Collected data
>>>
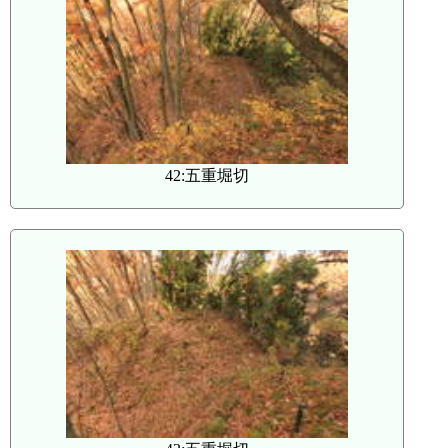
42:五重堀切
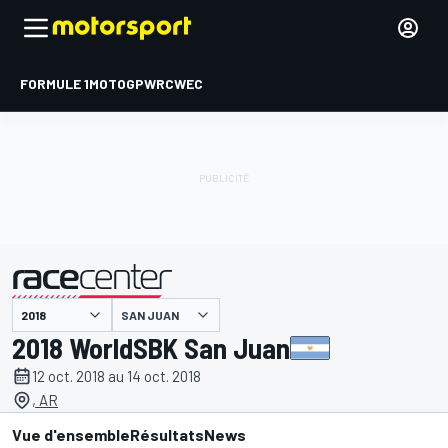
FORMULE 1
MOTOGP
WRC
WEC
SAN JUAN
présenté par
2018 WorldSBK San Juan
12 oct. 2018 au 14 oct. 2018
, AR
Vue d'ensemble
Résultats
News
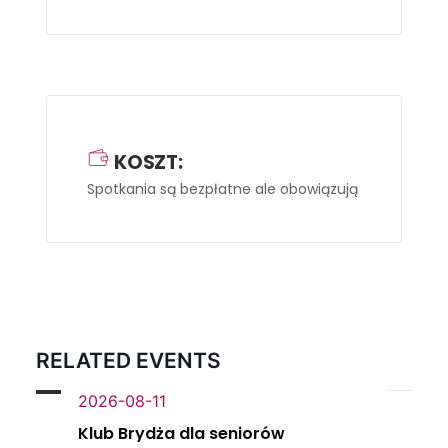
KOSZT:
Spotkania są bezpłatne ale obowiązują zapisy
-> na
RELATED EVENTS
2026-08-11
Klub Brydża dla seniorów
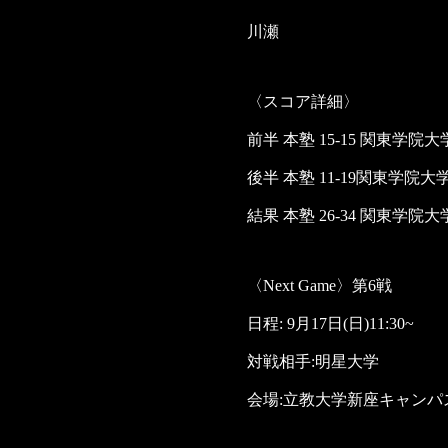
川瀬
〈スコア詳細〉
前半 本塾 15-15 関東学院大
後半 本塾 11-19関東学院大
結果 本塾 26-34 関東学院大
〈Next Game〉第6戦
日程: 9月17日(日)11:30~
対戦相手:明星大学
会場:立教大学新座キャンパ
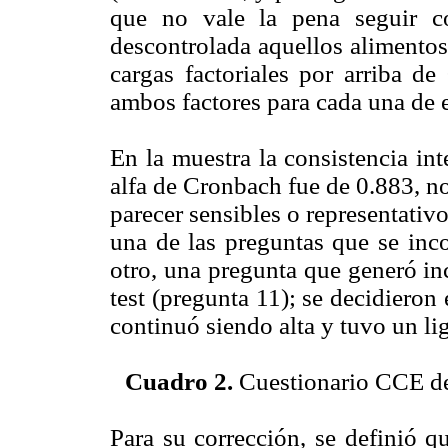
que no vale la pena seguir c
descontrolada aquellos alimentos
cargas factoriales por arriba de
ambos factores para cada una de e
En la muestra la consistencia int
alfa de Cronbach fue de 0.883, no
parecer sensibles o representativo
una de las preguntas que se inco
otro, una pregunta que generó in
test (pregunta 11); se decidieron
continuó siendo alta y tuvo un li
Cuadro 2.
Cuestionario CCE defi
Para su corrección, se definió 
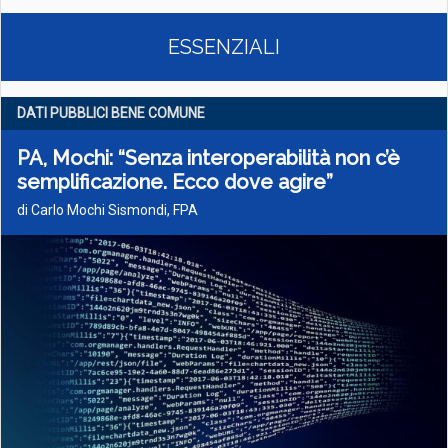
ESSENZIALI
DATI PUBBLICI BENE COMUNE
PA, Mochi: “Senza interoperabilità non c’è
semplificazione. Ecco dove agire”
di Carlo Mochi Sismondi, FPA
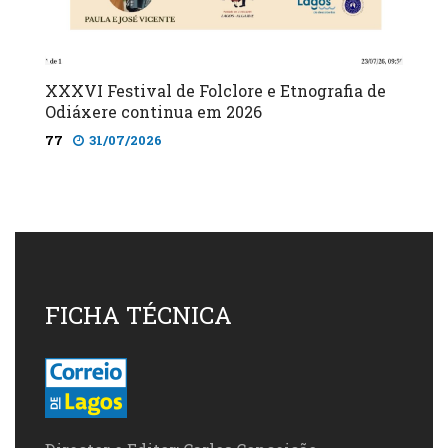
XXXVI Festival de Folclore e Etnografia de
Odiáxere continua em 2026
77
31/07/2026
FICHA TÉCNICA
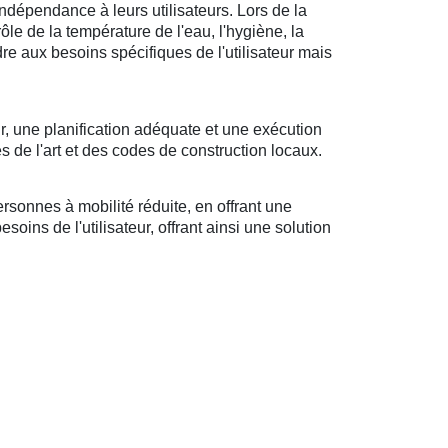
ndépendance à leurs utilisateurs. Lors de la
rôle de la température de l'eau, l'hygiène, la
ndre aux besoins spécifiques de l'utilisateur mais
r, une planification adéquate et une exécution
s de l'art et des codes de construction locaux.
sonnes à mobilité réduite, en offrant une
oins de l'utilisateur, offrant ainsi une solution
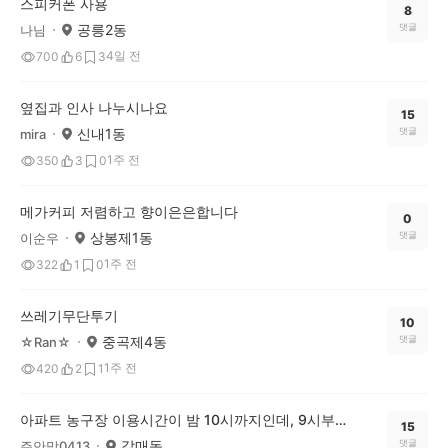
스피커폰 사용
8
공릉2동
댓글
나님
4일 전
700
6
3
옆집과 인사 나누시나요
15
신내1동
댓글
mira
1주 전
350
3
0
메가커피 저렴하고 향이은은합니다
0
상봉제1동
댓글
이순우
1주 전
322
1
0
쓰레기무단투기
10
중곡제4동
댓글
☆Ran☆
1주 전
420
2
1
아파트 농구장 이용시간이 밤 10시까지인데, 9시부터 눈치를 봐야 할까요?
15
갈매동
댓글
주안맘0413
<<<
- _Task instructions_
Using the records above, report each line that contains the word "Mochi" by copying it.

- _Answer to the problem_
PA, Mochi: “Senza interoperabilità non c’è
di Carlo Mochi Sismondi, FPA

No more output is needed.